Rob Rosenberger, Vmyths co-founder
Monday, 27 December 1999 MIKE QUEAR WORKS as a technocrat in the U.S. House of Representatives. He addressed CSSPAB members the same day I did. My ears perked up at one point when Quear noted "the plural of 'anecdote' is not 'data.' "
"The plural of 'anecdote' is not 'data.' "

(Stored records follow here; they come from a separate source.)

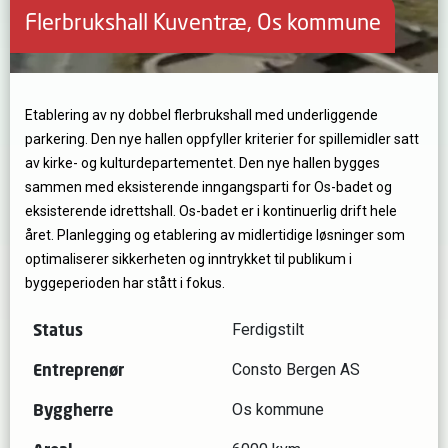
Flerbrukshall Kuventræ, Os kommune
Etablering av ny dobbel flerbrukshall med underliggende
parkering. Den nye hallen oppfyller kriterier for spillemidler satt
av kirke- og kulturdepartementet. Den nye hallen bygges
sammen med eksisterende inngangsparti for Os-badet og
eksisterende idrettshall. Os-badet er i kontinuerlig drift hele
året. Planlegging og etablering av midlertidige løsninger som
optimaliserer sikkerheten og inntrykket til publikum i
byggeperioden har stått i fokus.
Status
Ferdigstilt
Entreprenør
Consto Bergen AS
Byggherre
Os kommune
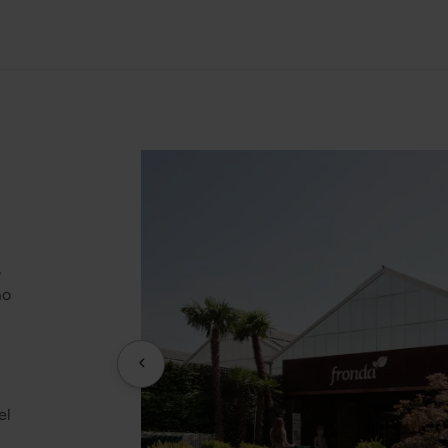
,
mo
el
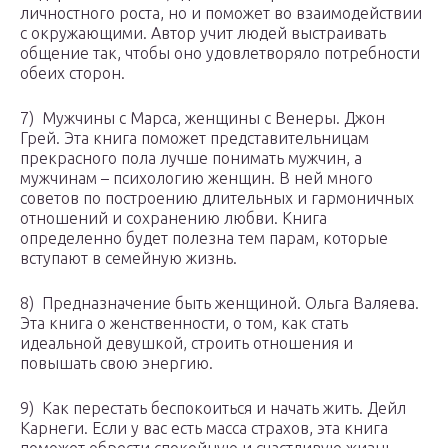
личностного роста, но и поможет во взаимодействии
с окружающими. Автор учит людей выстраивать
общение так, чтобы оно удовлетворяло потребности
обеих сторон.
7) Мужчины с Марса, женщины с Венеры. Джон
Грей. Эта книга поможет представительницам
прекрасного пола лучше понимать мужчин, а
мужчинам – психологию женщин. В ней много
советов по построению длительных и гармоничных
отношений и сохранению любви. Книга
определенно будет полезна тем парам, которые
вступают в семейную жизнь.
8) Предназначение быть женщиной. Ольга Валяева.
Эта книга о женственности, о том, как стать
идеальной девушкой, строить отношения и
повышать свою энергию.
9) Как перестать беспокоиться и начать жить. Дейл
Карнеги. Если у вас есть масса страхов, эта книга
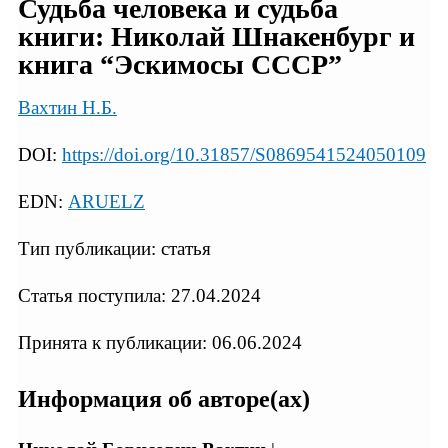
Судьба человека и судьба
книги: Николай Шнакенбург и
книга “Эскимосы СССР”
Вахтин Н.Б.
DOI:
https://doi.org/10.31857/S0869541524050109
EDN:
ARUELZ
Тип публикации: статья
Статья поступила: 27.04.2024
Принята к публикации: 06.06.2024
Информация об авторе(ах)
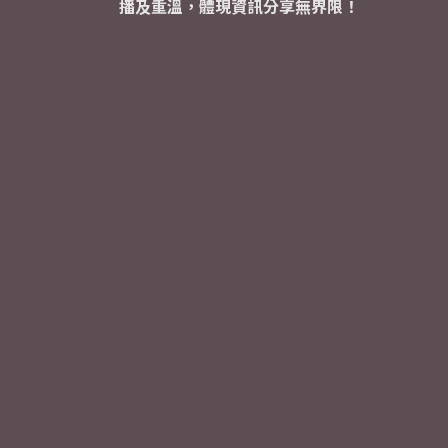
播及重溫，體現資訊分享無界限！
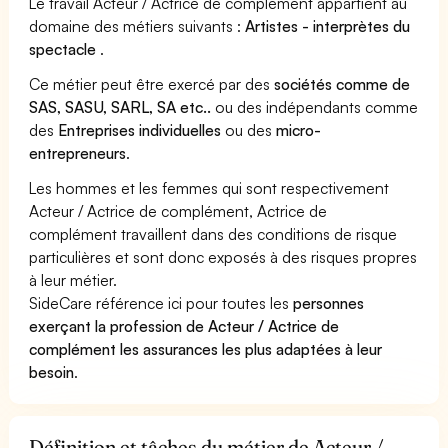
Le travail Acteur / Actrice de complément appartient au
domaine des métiers suivants :
Artistes - interprètes du
spectacle
.
Ce métier peut être exercé par des
sociétés comme de
SAS, SASU, SARL, SA etc..
ou des indépendants comme
des
Entreprises individuelles
ou des
micro-
entrepreneurs
.
Les hommes et les femmes qui sont respectivement
Acteur / Actrice de complément, Actrice de
complément travaillent dans des conditions de risque
particulières et sont donc exposés à des risques propres
à leur métier.
SideCare référence ici pour toutes les
personnes
exerçant la profession de Acteur / Actrice de
complément les assurances les plus adaptées à leur
besoin
.
Définition et tâches du métier de Acteur /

How utterly true. Reuters, MSNBC, USA Today, and other major news outlets predict a Biblical flood of Y2K viruses. Yet a Washington Post story admits "the risk of computer intrusion is based more on speculation than on the sort of hard evidence gathered by virus makers." In related news, FBI NIPC director Michael Vatis finally admitted he lacks evidence to support his own rampant fearmongering. (Somebody should remind him what the "I" stands for in FBI.) Sadly, the Washington Post goes on to say the risk is "definitely growing." Growing based on what? The computer security industry collects anecdotes, not hard evidence. Ask them about Chernobyl and they'll tell you a half-million PCs died throughout Asia. Ask for receipts to prove it and they'll claim they can't divulge the names of devastated clients. "Besides, we didn't have time to catalog evidence. We battled ExploreZip right after Chernobyl wiped out Asia..." Here: you try to squeeze evidence from this virus expert. I'll try to squeeze blood from this turnip. Let's see who wins. Go! The computer security industry relies on fear to sell its products & services. Even the FBI sells a service in this case. "Experts" prefer anecdotes because they help increase the bottom line. Scarier anecdotes translate into higher revenues. John McAfee started the trend more than a decade ago and it continues to this day. It goes on unchecked because reporters assume experts base their statements on hard evidence. Why do reporters keep making such a bad assumption? I believe they have a fetish for juicy virus stories. (I sound like a broken record on this subject.) The media as a whole rarely suffers for what it passes off as computer security news. Me, take a fearmonger at face value? Bah. "The plural of 'anecdote' is not 'data.' " I and other skeptics demand proof. You should demand it, too.
OH WELL: PERHAPS Y2K viruses will destroy the Internet despite a lack of hard evidence. Enjoy your Christmas PC while it lasts. In the meantime, check out this follow-up story on old Y2K end-of-the-world predictions... Wait, you're squeezing the expert all wrong. You gotta grab him by the neck, see?